アルバイトのはじまり
「アスパラは根元が硬いから切り落として、皮を剥いてね。ベーコンはブロックだから、大きめの一口大かしら」
叔母さんはパスタを茹でながら指示を飛ばしていく。私は言われたことをこなしていくだけだ。材料も少ないのでついていける。
「調味料も合わせておきましょう。多めのオリーブオイルでアスパラとベーコンを炒めて、醤油とみりんを用意しましょうか」
「アスパラは斜め薄切りでいいですか?」
「ええ、大丈夫よ」
アスパラの皮を剥きつつ確認をする。3本分を斜め薄切りにしてベーコンと一緒に炒め始めた。
茹で上がったパスタを水切りして、フライパンへ投入。一緒に混ぜ合わせて軽く炒める。
「香り付けとパスタのくっつき防止にごま油を垂らすわね」
2,3滴ごま油を垂らすといい香りが広がった。そこに醤油とみりんを足して、煮詰めたら出来上がり。

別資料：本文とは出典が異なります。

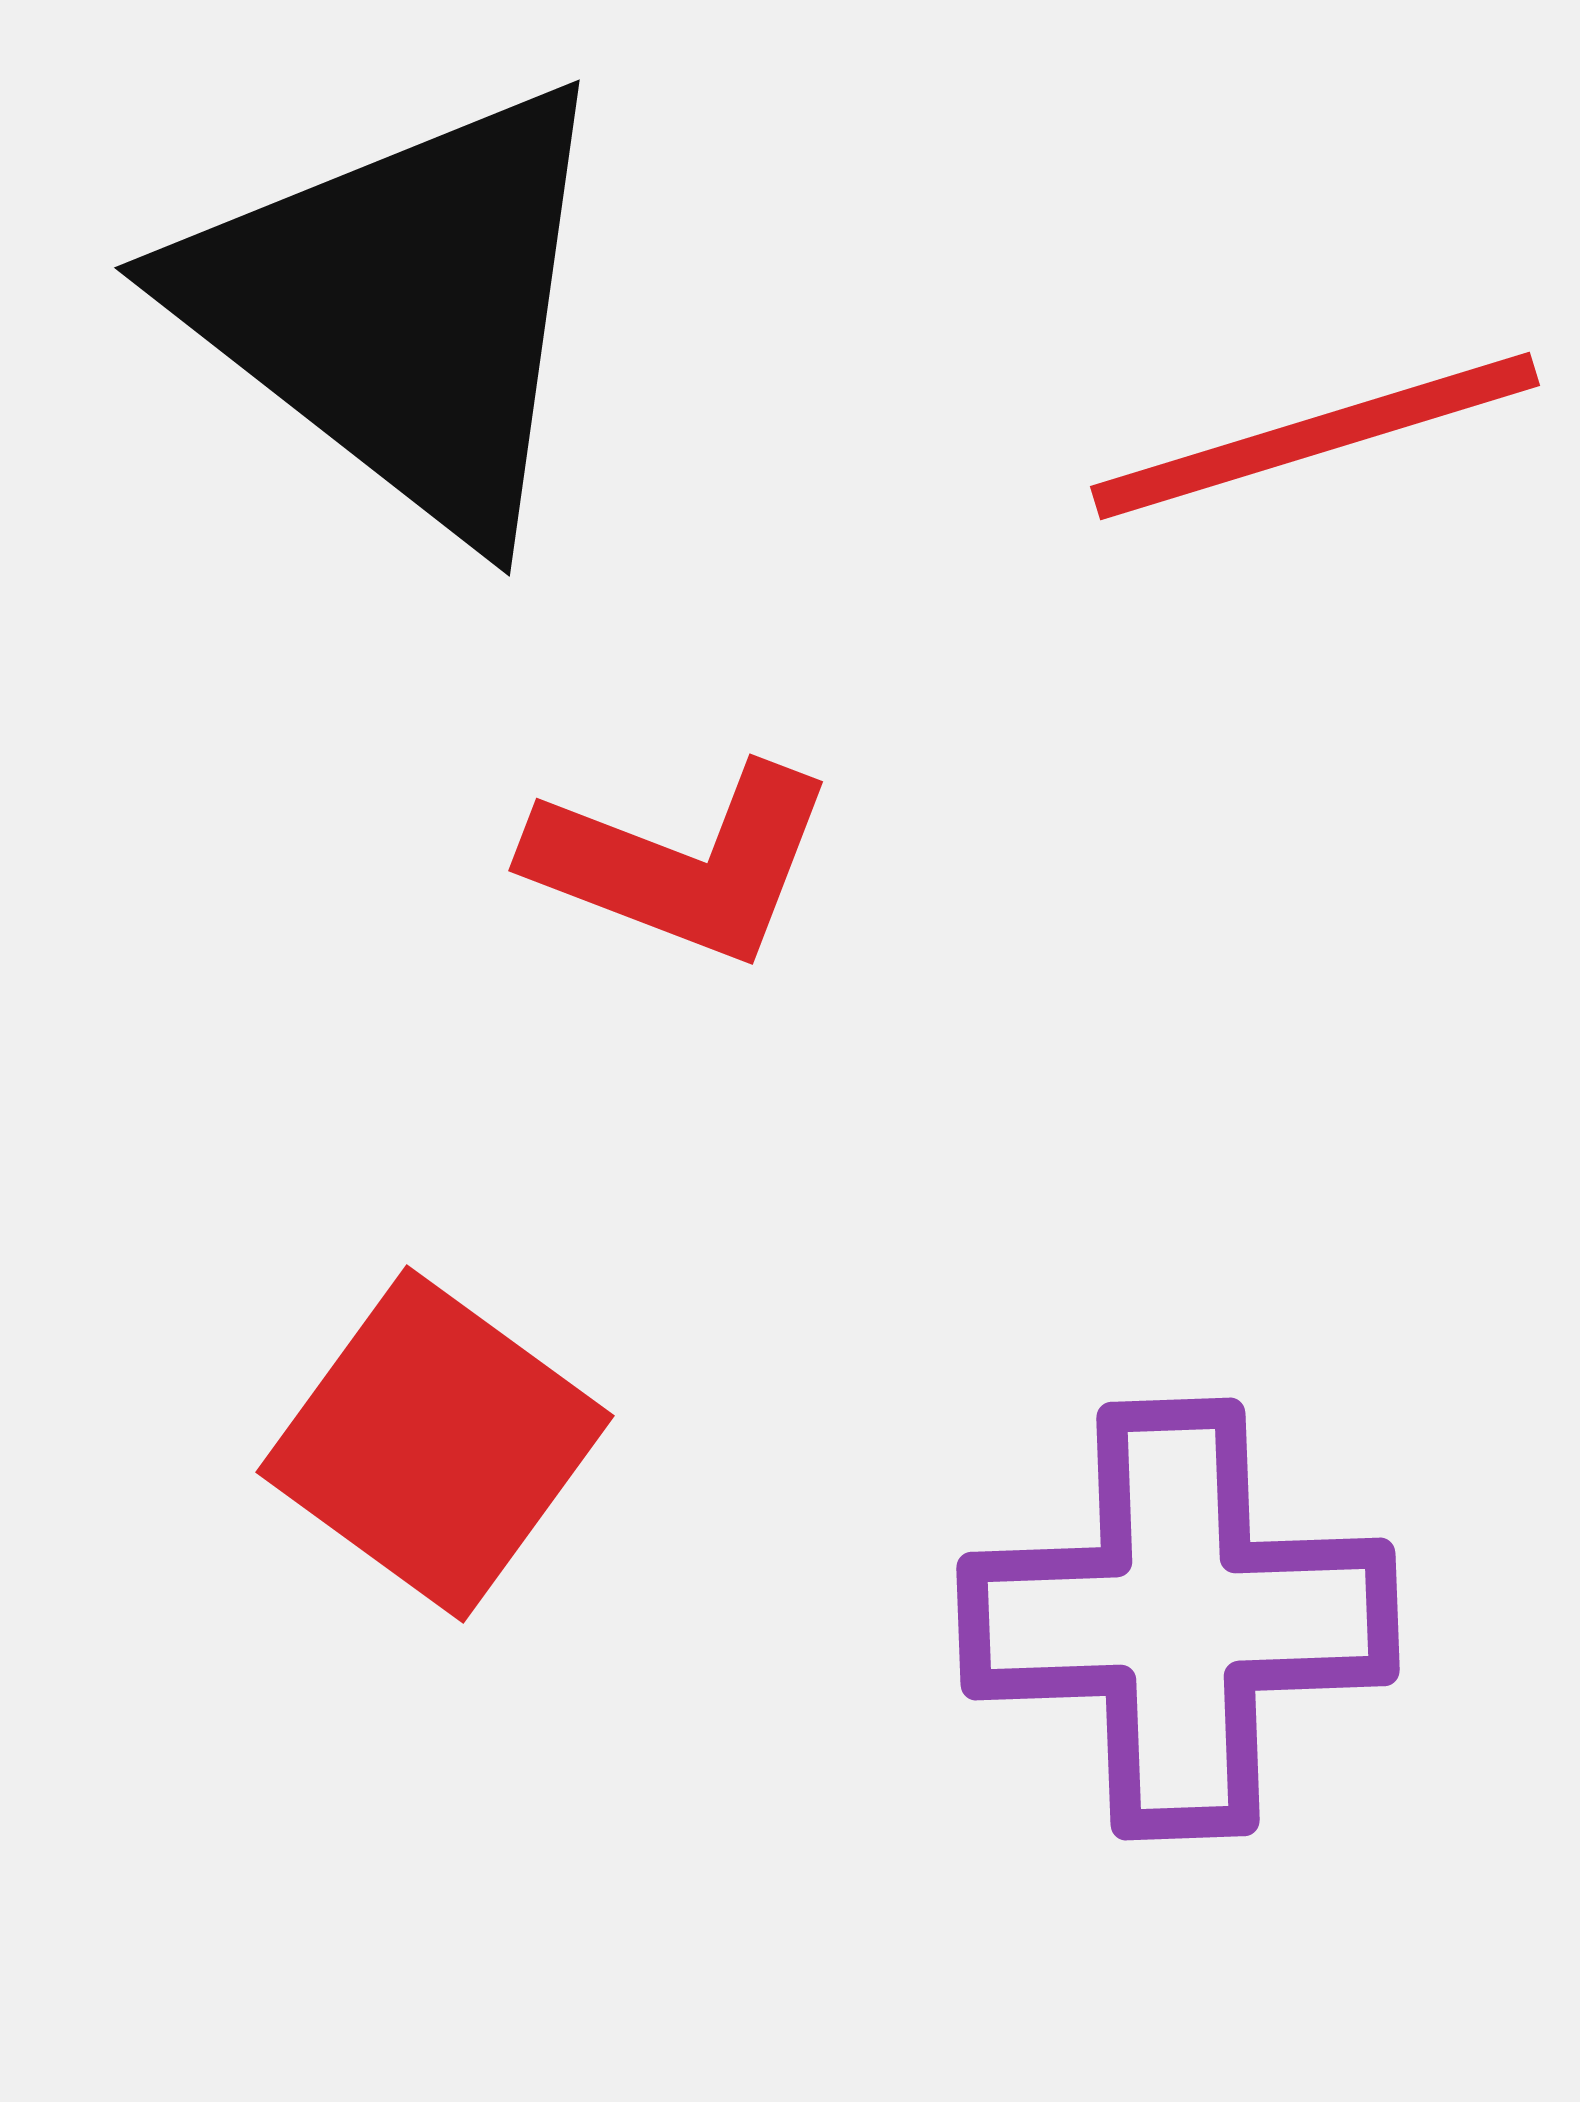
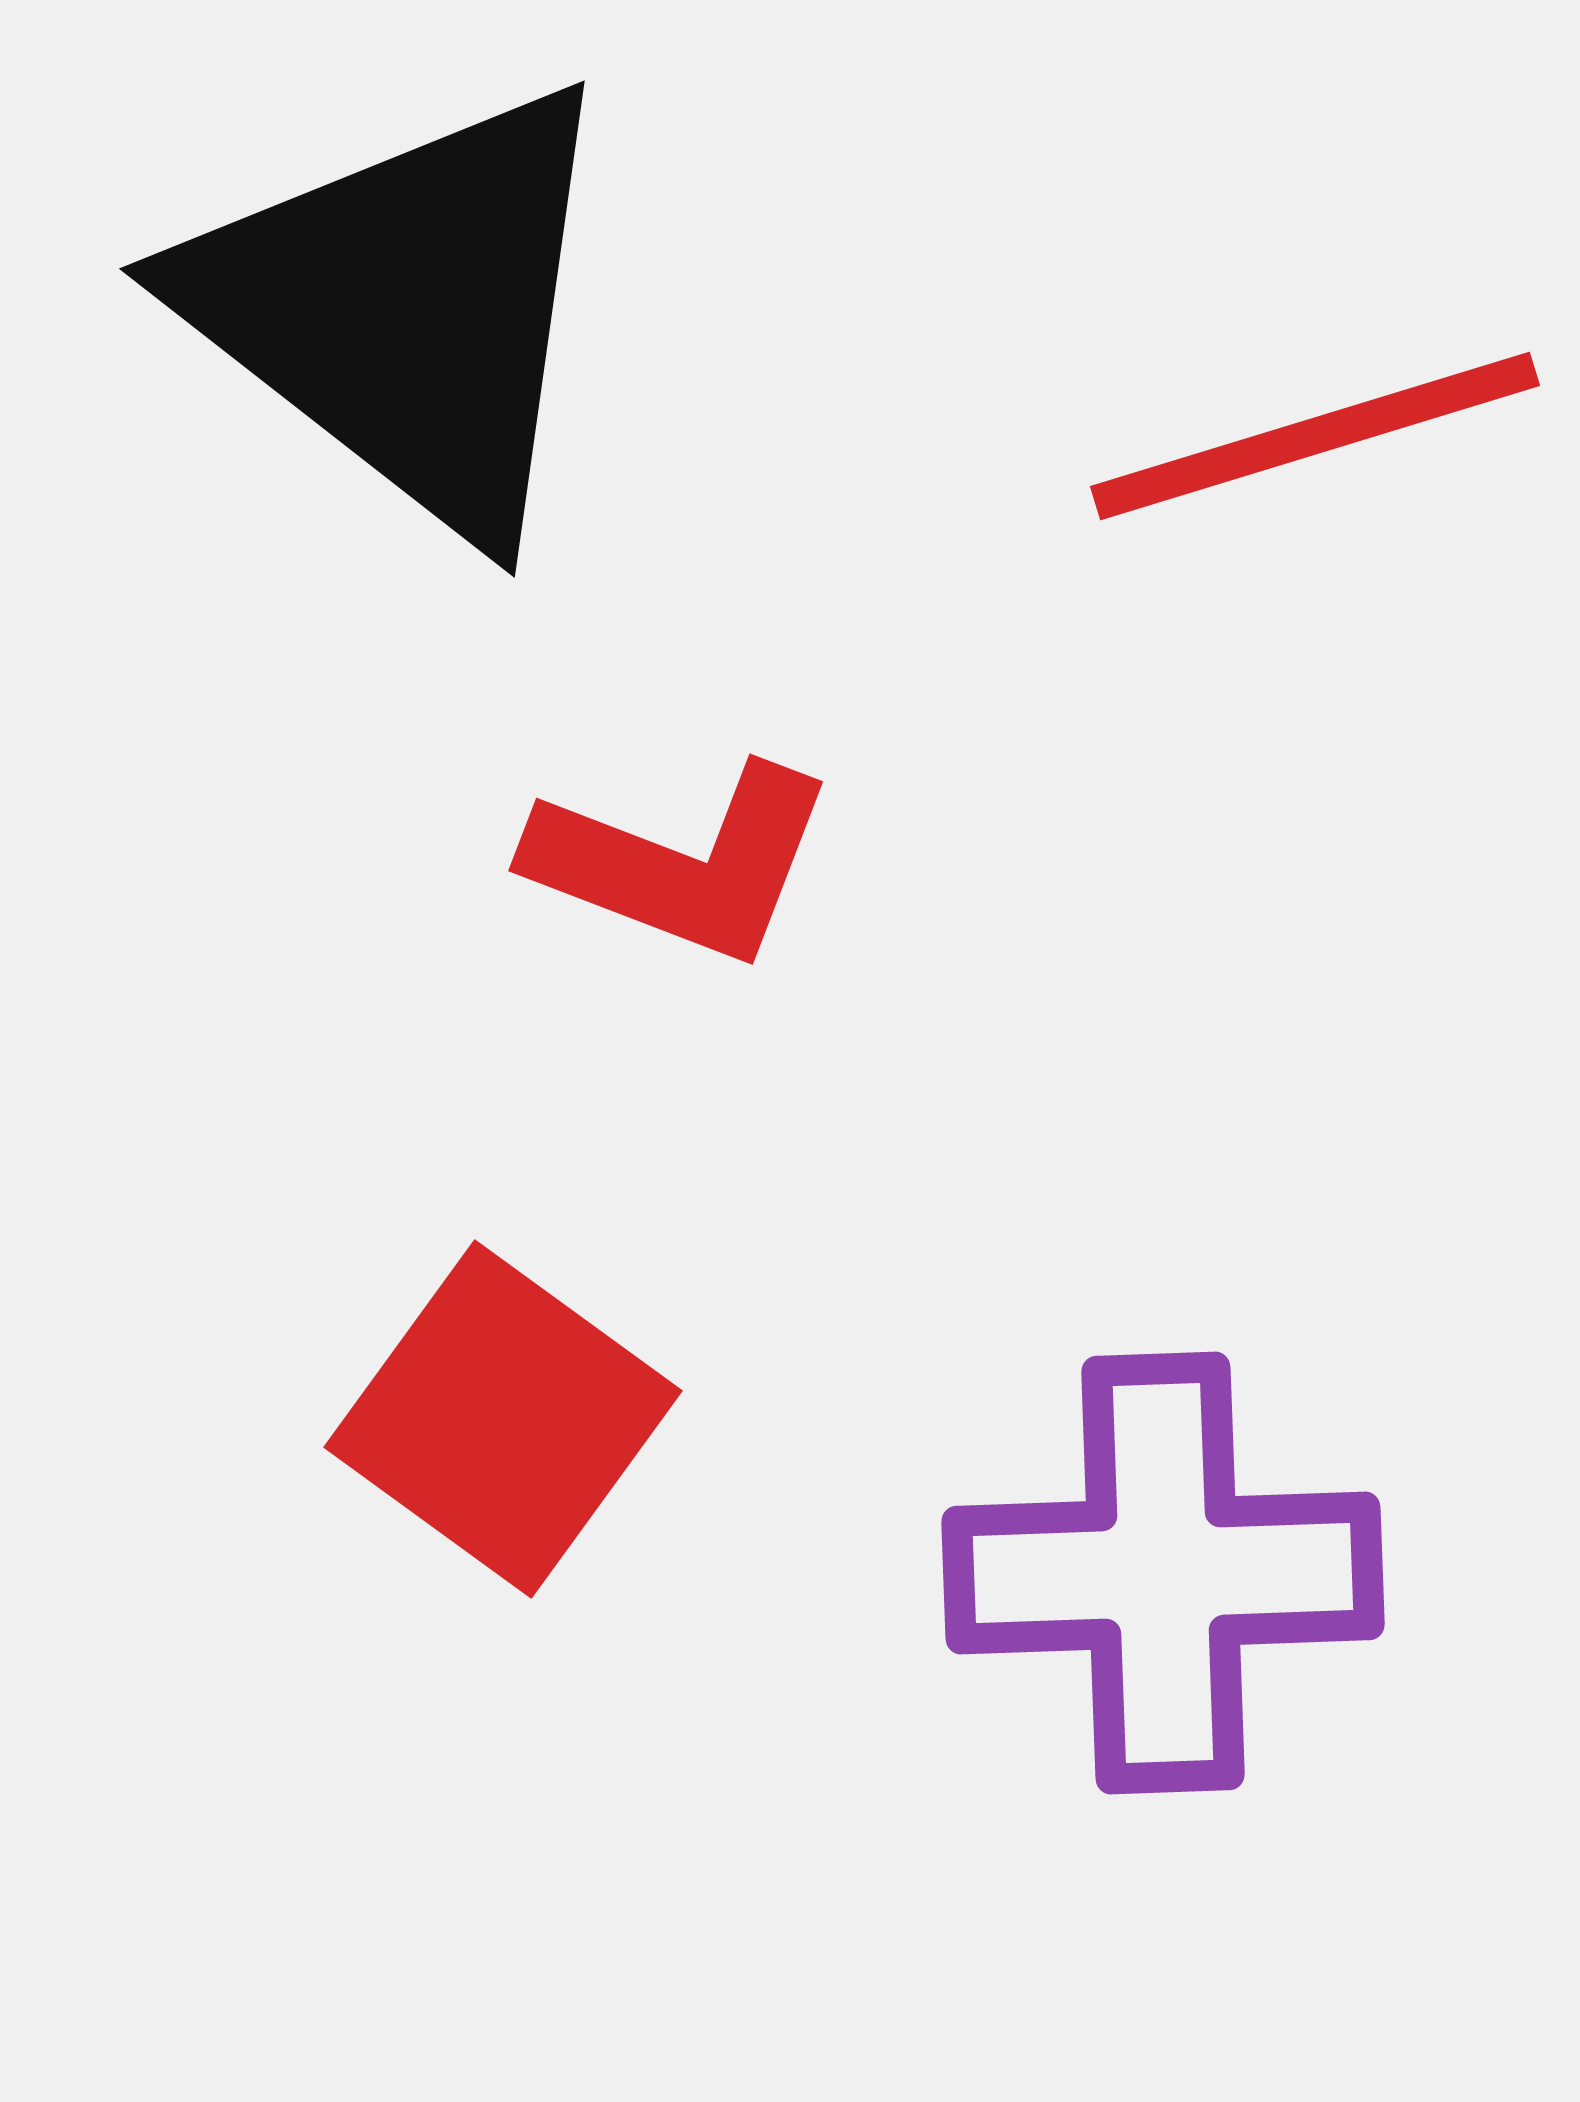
black triangle: moved 5 px right, 1 px down
red square: moved 68 px right, 25 px up
purple cross: moved 15 px left, 46 px up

「はい、簡単で申し訳ないけどアスパラとベーコンの和風パスタ出来上がり〜」
「ほとんどパスタ茹でる時間で出来ちゃいましたね」
「それはさちちゃんが補助に入ってくれたからね。こうやって役割分担が出来ると料理はとても楽になるわ」
「なるほど、勉強になります」
作ったパスタをお皿に盛って、奥野くんの前に置いた。
「いただきます」
と声をかけて一口食べると、アスパラの食感にベーコンの旨味、ごま油と醤油の香りが大変美味しかった。
「うん、美味しいわね。さちちゃんも包丁さばき中々だったし、これから楽しくなりそうだわぁ」
そうして私の料理補助のアルバイトはスタートした。